What the exercise asks> Every line below should come back exactly as written, though the pictures stay out.

Collected data entries>
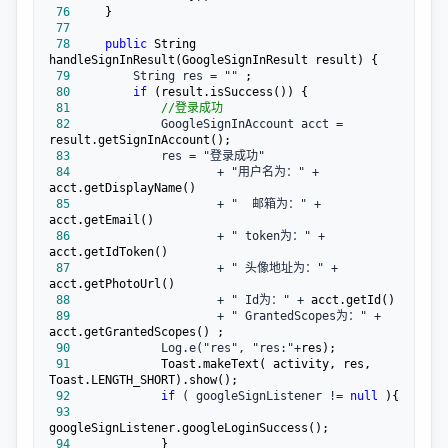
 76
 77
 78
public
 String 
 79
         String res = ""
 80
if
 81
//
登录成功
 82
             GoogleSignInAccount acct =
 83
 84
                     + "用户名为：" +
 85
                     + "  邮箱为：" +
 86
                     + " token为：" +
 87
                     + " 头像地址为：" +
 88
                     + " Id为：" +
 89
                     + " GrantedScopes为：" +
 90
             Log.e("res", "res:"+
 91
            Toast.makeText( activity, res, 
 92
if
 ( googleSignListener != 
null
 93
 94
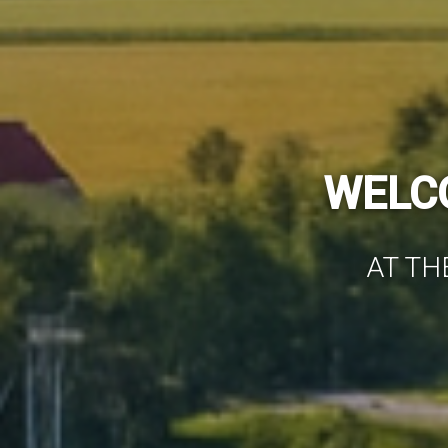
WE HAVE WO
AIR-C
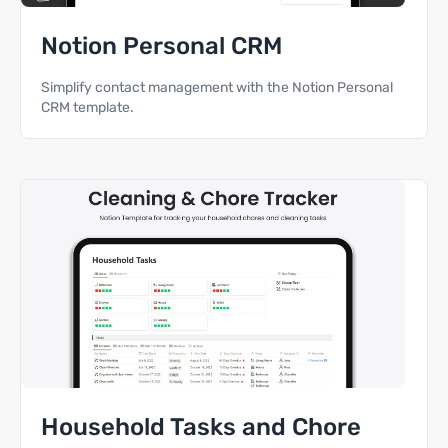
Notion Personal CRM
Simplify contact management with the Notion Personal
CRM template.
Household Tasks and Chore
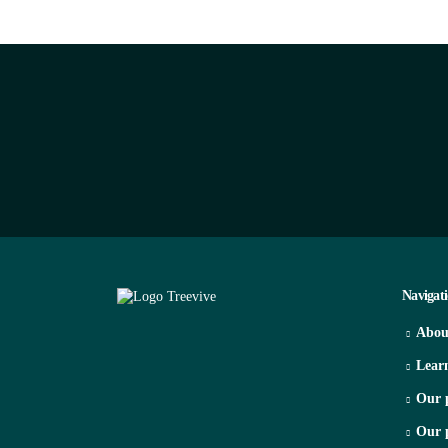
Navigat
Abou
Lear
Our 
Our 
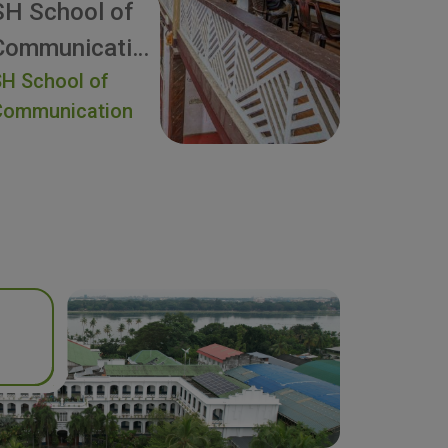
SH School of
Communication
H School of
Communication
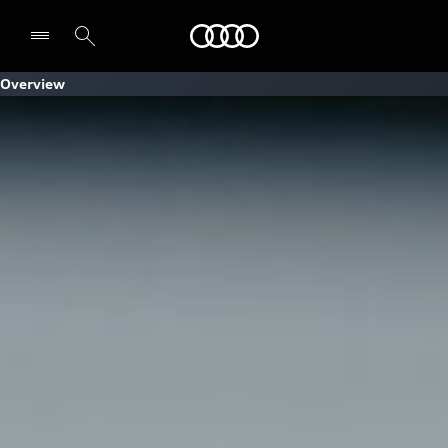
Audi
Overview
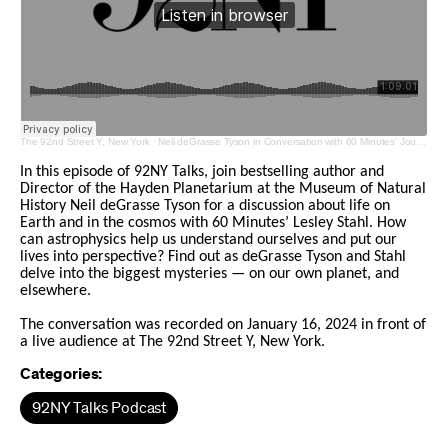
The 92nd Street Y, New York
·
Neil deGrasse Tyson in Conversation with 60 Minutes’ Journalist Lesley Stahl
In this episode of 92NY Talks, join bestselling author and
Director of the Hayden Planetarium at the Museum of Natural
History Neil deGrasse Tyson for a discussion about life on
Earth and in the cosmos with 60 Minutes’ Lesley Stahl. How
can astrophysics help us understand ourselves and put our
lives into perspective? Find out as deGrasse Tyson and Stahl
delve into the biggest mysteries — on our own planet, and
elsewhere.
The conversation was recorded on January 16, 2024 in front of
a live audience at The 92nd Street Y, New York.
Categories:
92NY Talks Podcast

The completed task>
 76
 77
 78
public
 String 
 79
         String res = ""
 80
if
 81
//
登录成功
 82
             GoogleSignInAccount acct =
 83
 84
                     + "用户名为：" +
 85
                     + "  邮箱为：" +
 86
                     + " token为：" +
 87
                     + " 头像地址为：" +
 88
                     + " Id为：" +
 89
                     + " GrantedScopes为：" +
 90
             Log.e("res", "res:"+
 91
            Toast.makeText( activity, res, 
 92
if
 ( googleSignListener != 
null
 93
 94
WE HAVE WO
AIR-C
Notion Personal CRM
Simplify contact management with the Notion Personal
CRM template.
Household Tasks and Chore
Navigat
Abou
Lear
Our 
Our 
SH School of
Communication
H School of
Communication
Audi
Overview
The 92nd Street Y, New York
·
Neil deGrasse Tyson in Conversation with 60 Minutes’ Journalist Lesley Stahl
In this episode of 92NY Talks, join bestselling author and
Director of the Hayden Planetarium at the Museum of Natural
History Neil deGrasse Tyson for a discussion about life on
Earth and in the cosmos with 60 Minutes’ Lesley Stahl. How
can astrophysics help us understand ourselves and put our
lives into perspective? Find out as deGrasse Tyson and Stahl
delve into the biggest mysteries — on our own planet, and
elsewhere.
The conversation was recorded on January 16, 2024 in front of
a live audience at The 92nd Street Y, New York.
Categories:
92NY Talks Podcast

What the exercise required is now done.